Вчера я был в гостях у приятеля, художника Л. Он провел два года на фронте. Говорили о живописи, о балете Дягилева, о новой книге Клоделя. Войны нет, никогда не было. Принесли закуску. Жена Л. попросила открыть банку с консервами. Л. вздрогнул и замолчал. Больше он не проронил ни одного слова, угрюмый и сосредоточенный, явно не слыша наших споров. А прощаясь со мной, усмехнулся:

— Знаете, вот раз мы вернулись с атаки, так я штыком консервы открыл. А штык был в крови. Ничего, съели. Вот разное и вспомнилось…

Мой сосед по комнате — серб. Он проделал отступление через Албанию. Над беженцами сновали австрийские аэропланы, опускаясь и сбрасывая бомбы. Осколком его ранило в голову. В Сан-Жан-де-Медуа он с тремя тысячами сербов сидел девять дней без корки хлеба, ожидая парохода. Наконец, по дороге в Италию транспорт, на котором он ехал, был потоплен. Несколько часов продержался он на доске. Спасся. Его брат убит на войне. Болгары повесили его отца и угнали неизвестно куда мать и обеих сестер. Ему двадцать три года. Он не убит, не умер с голода, не потонул и не сошел с ума. Значит, он живет.

Я не знаю, как он старается жить. Он поступил в Сорбонну, изучает французскую литературу, ухаживает за какой-то студенткой и даже занимается гимнастикой. О войне он никогда не говорит и если рассказывает о Сербии, то только о вещах мирных и далеких — о рождественском поросенке или о милых грязных кофейнях Крагуеваца. Наверно профессора и студенты принимают его за самого обыкновенного милого и старательного юношу.

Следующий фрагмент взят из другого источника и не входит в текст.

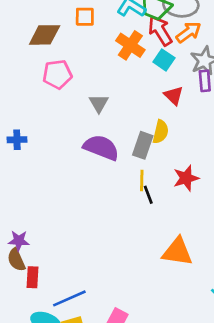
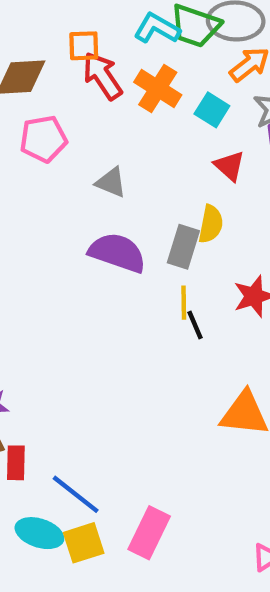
red arrow: (160, 31) -> (102, 76), moved
gray triangle: (99, 103) -> (111, 182), turned -35
blue line: (69, 298) -> (76, 494), turned 64

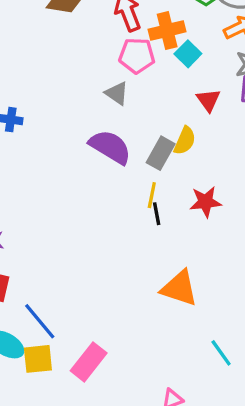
orange cross: (158, 88) -> (167, 30), turned 32
cyan square: (212, 110) -> (188, 54), moved
pink pentagon: (43, 139) -> (137, 56), moved

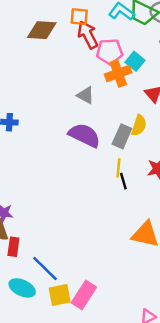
orange cross: (167, 30) -> (118, 73), moved
pink pentagon: (137, 56) -> (110, 52), moved
yellow square: (38, 359) -> (60, 295), moved

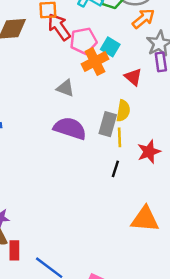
yellow line: (118, 168) -> (120, 137), moved
black line: (123, 181) -> (115, 169), turned 42

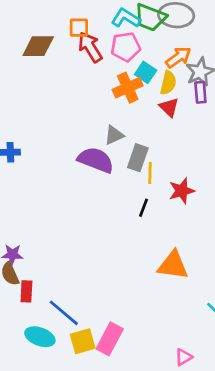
orange arrow: (143, 19) -> (178, 57), moved
pink pentagon: (83, 41) -> (126, 47), moved
gray triangle: (65, 88) -> (114, 135), moved, turned -48
yellow semicircle: (123, 111) -> (168, 83), moved

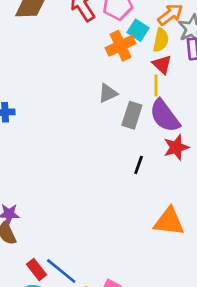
purple semicircle: (96, 160) -> (165, 116), moved, turned -147
yellow line: (150, 173) -> (156, 85), moved
red rectangle: (26, 291) -> (37, 270), moved, turned -40

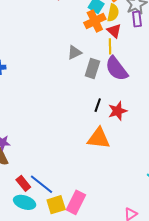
orange cross: (121, 46) -> (95, 21), moved
red star: (176, 147) -> (118, 111), moved
orange triangle: (169, 222) -> (99, 138), moved

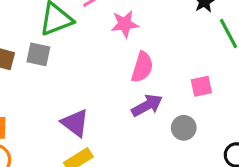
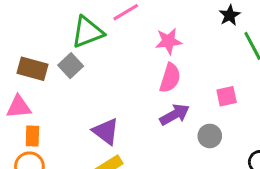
pink star: (125, 24) -> (168, 41), moved
gray square: (38, 54) -> (71, 66), turned 35

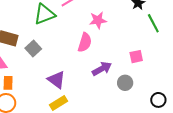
gray square: (71, 66) -> (33, 48), moved
pink semicircle: (170, 78) -> (85, 42), moved

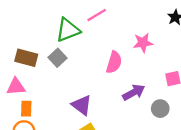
pink star: (98, 20) -> (143, 43), moved
gray square: (33, 48) -> (57, 58), moved

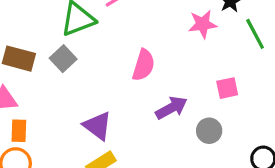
pink star: (143, 43) -> (203, 24), moved

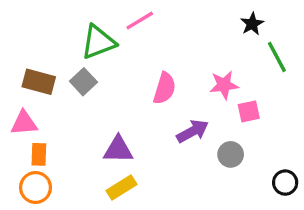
pink star: (203, 24) -> (224, 85), moved
purple triangle: (98, 126) -> (118, 149), turned -36

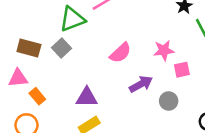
pink semicircle: (164, 88) -> (120, 53), turned 30
orange rectangle: (39, 154) -> (37, 96), moved, turned -42

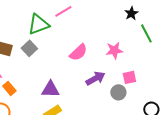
pink square: (182, 70) -> (129, 77), moved

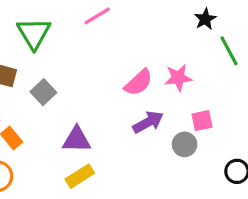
green triangle: (38, 24) -> (34, 33), moved, turned -40
gray square: (29, 48) -> (43, 92), moved
pink semicircle: (78, 52) -> (139, 83), moved

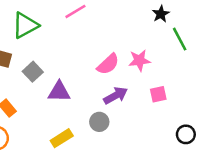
green triangle: (34, 33) -> (25, 25), turned 32
purple triangle: (77, 140) -> (59, 92), moved
gray circle: (185, 144) -> (99, 122), moved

Этой ночью он постучался ко мне.

— Вы не спите? Я посижу у вас. Я не могу быть один. Это теперь часто со мной. Я тогда иду на угол бульвара, там всю ночь стоят извозчики. Послушайте, мне противно все. У. сегодня дала мне ландыши. Они отвратительны. Я сейчас растоптал их. Я читал вечером Анатоля Франса. Послушайте, как вы живете? В Сан-Жане мальчишка был, есть хотел, у нас — ничего, так он руку свою кусать начал. Визжал, звал мать — «Майка». Сказали, сошел с ума. А товарищ мой землю ел. Умер. Нет, нет, я больше не буду. Это скучно — вы уже читали в газетах…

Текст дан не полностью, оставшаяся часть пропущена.